The proposals permit the president to waive their restrictions in the interests of "national security," which leaves the door wide open, Ryan writes. They permit troops to remain in Iraq "as long as they are performing one of three specific missions: protecting U.S. facilities, citizens or forces; combating al-Qaida or international terrorists; and training Iraqi security forces."

The facilities include the huge U.S. military bases being built around the country and the U.S. Embassy -- actually a self-contained city within a city, unlike any embassy in the world. None of these major construction projects are under way with the expectation that they will be abandoned.

The other conditions are also open-ended. "The proposals are more correctly understood as a re-missioning of our troops," Ryan sums up: "Perhaps a good strategy -- but not a withdrawal."

It is difficult to see much difference between the March 7 Democratic proposals and those of Obama and Clinton.

IRAN

With regard to Iran, Obama is considered more moderate than Clinton, and his leading slogan is "change." So let us keep to him.

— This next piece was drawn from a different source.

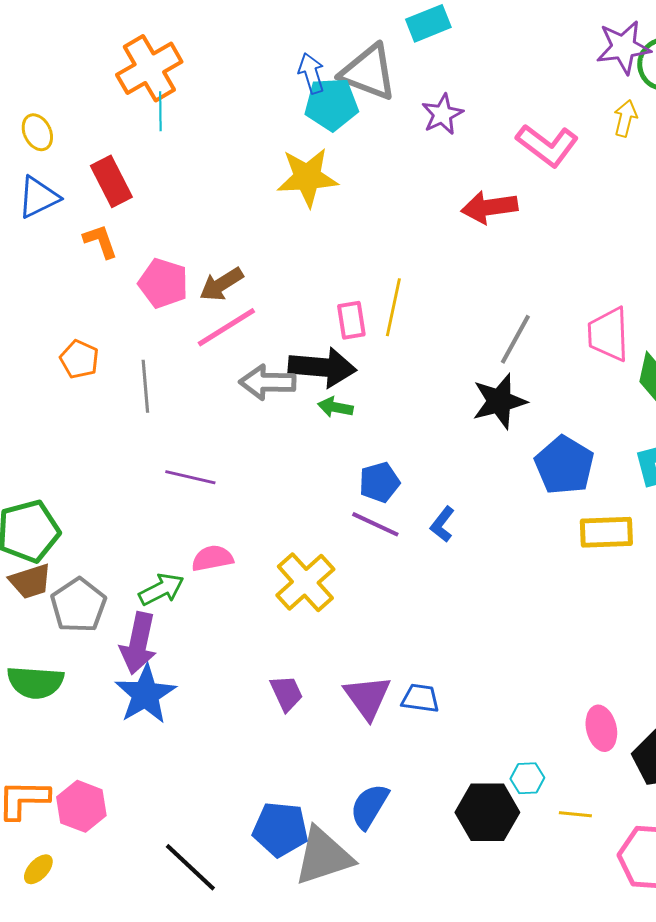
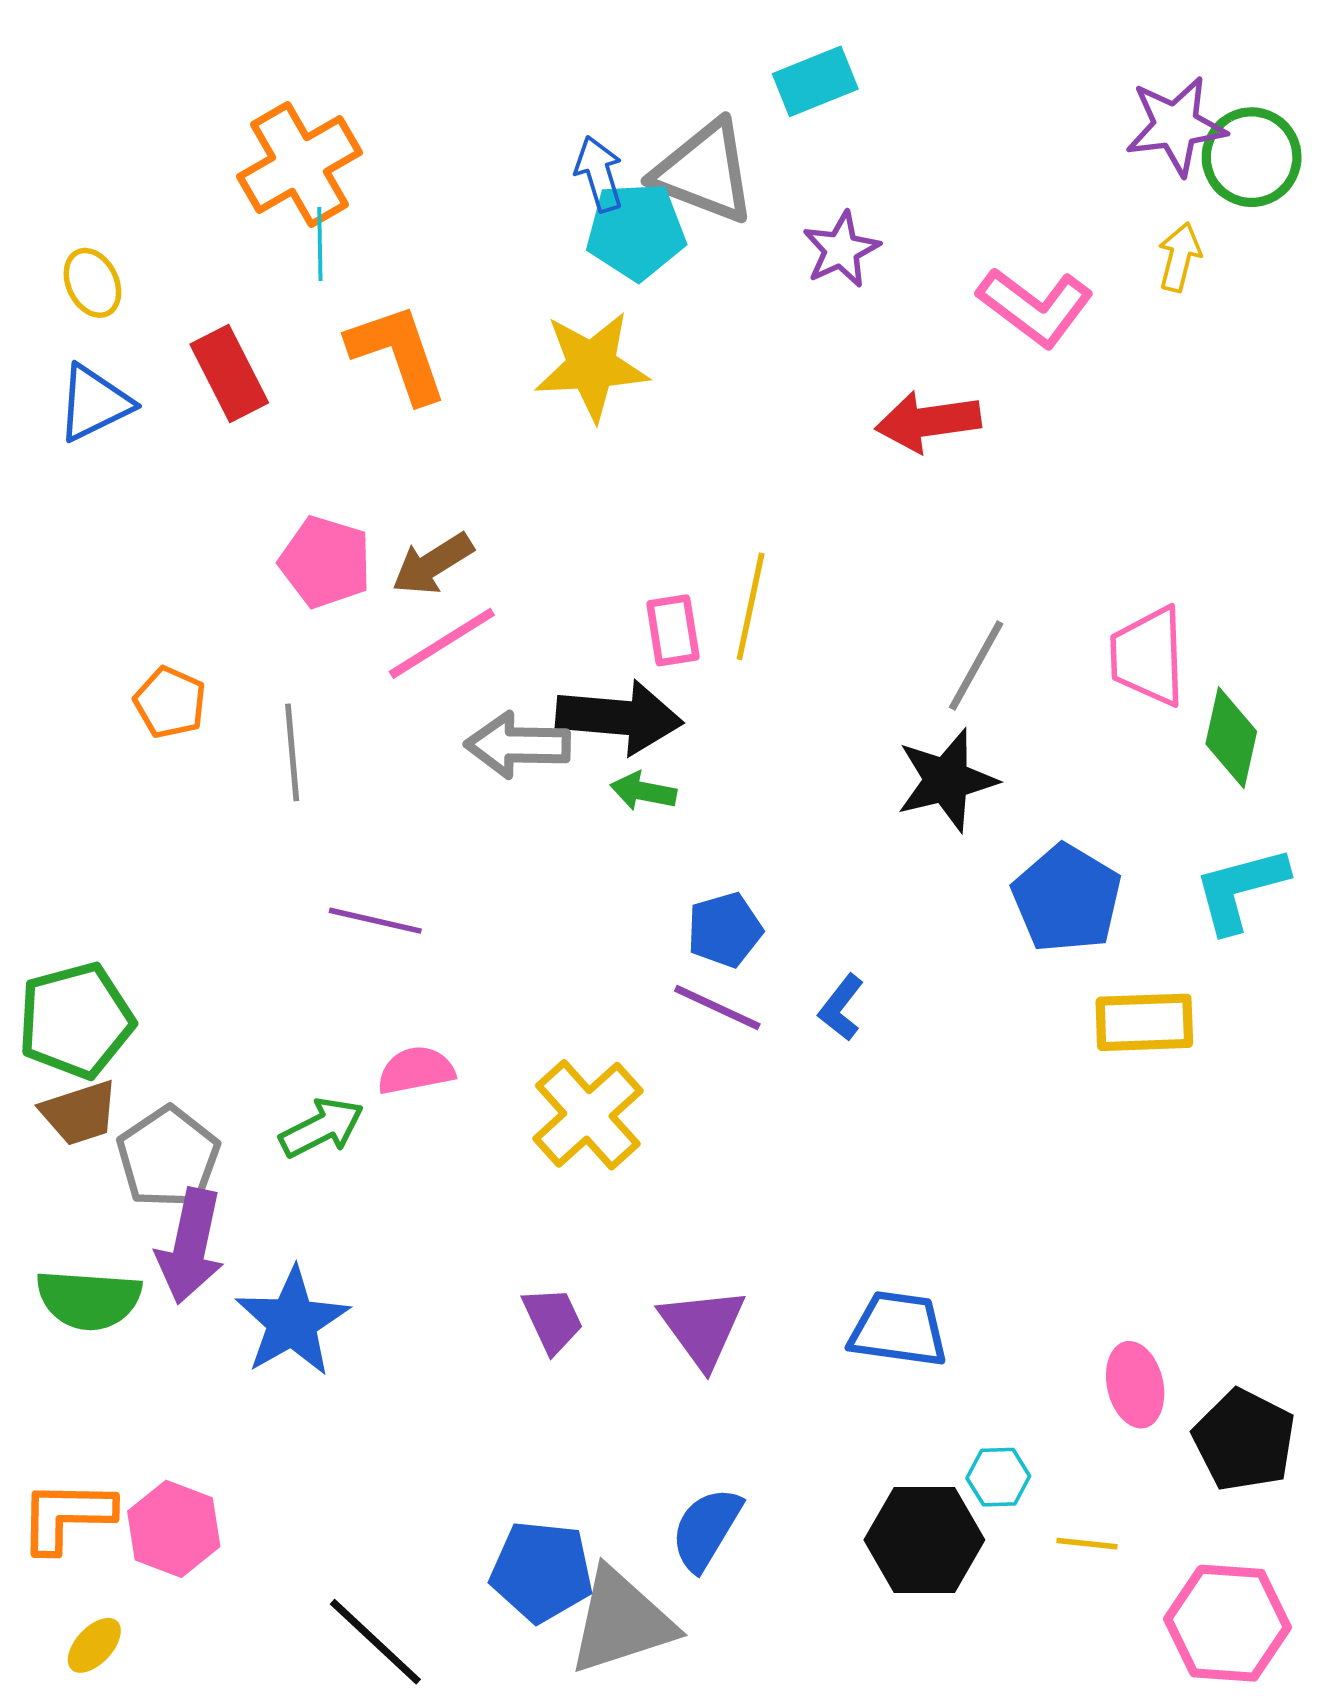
orange L-shape: (100, 241) -> (397, 353), moved, size x1.6
purple arrow: (138, 643) -> (190, 1246), moved
blue trapezoid: (420, 698) -> (898, 1329), moved, size x1.4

Obama calls for more willingness to negotiate with Iran, but within the standard constraints. His reported position is that he "would offer economic inducements and a possible promise not to seek `regime change' if Iran stopped meddling in Iraq and cooperated on terrorism and nuclear issues," and stopped "acting irresponsibly" by supporting Shiite militant groups in Iraq.

Some obvious questions come to mind. For example, how would we react Iran's President Mahmoud Ahmadinejad said he would offer a possible promise not to seek "regime change" in Israel if it stopped its illegal activities in the occupied territories and cooperated on terrorism and nuclear issues?

Obama's moderate approach is well to the militant side of public opinion -- a fact that passes unnoticed, as is often the case. Like all other viable candidates, Obama has insisted throughout the electoral campaign that the United States must threaten Iran with attack (the standard phrase is: "keep all options open"), a violation of the U.N. Charter, if anyone cares. But a large majority of Americans have disagreed: 75 percent favor building better relations with Iran, as compared with 22 percent who favor "implied threats," according to PIPA.

All the surviving candidates, then, are opposed by three-fourths of the public on this issue.

American and Iranian opinion on the core issue of nuclear policy has been carefully studied. In both countries, a large majority holds that Iran should have the rights of any signer of the Nonproliferation Treaty: to develop nuclear power but not nuclear weapons.

The same large majorities favor establishing a "nuclear-weapons-free zone in the Middle East that would include both Islamic countries and Israel." More than 80 percent of Americans favor eliminating nuclear weapons altogether -- a legal obligation of the states with nuclear weapons, officially rejected by the Bush administration.

And surely Iranians agree with Americans that Washington should end its military threats and turn toward normal relations.

At a forum in Washington when the PIPA polls were released in January 2007, Joseph Cirincione, senior vice president for National Security and International Policy at the Center for American Progress (and Obama adviser), said the polls showed "the common sense of both the American people and the Iranian people, (who) seem to be able to rise above the rhetoric of their own leaders to find common sense solutions to some of the most crucial questions" facing the two nations, favoring pragmatic diplomatic solutions to their differences.

Though we do not have internal records, there is good reason to believe that the Pentagon is opposed to an attack on Iran. The March 11 resignation of Admiral William Fallon as head of the Central Command, responsible for the Middle East, was widely interpreted to trace to his opposition to an attack, probably shared with the military command generally.

The December 2007 National Intelligence Estimate reporting that Iran had not pursued a nuclear weapons program since 2003, when it sought and failed to reach a comprehensive settlement with the United States, perhaps reflects opposition of the intelligence community to military action.

There are many uncertainties. But it is hard to see concrete signs that a Democratic presidency would improve the situation very much, let alone bring policy into line with American or world opinion.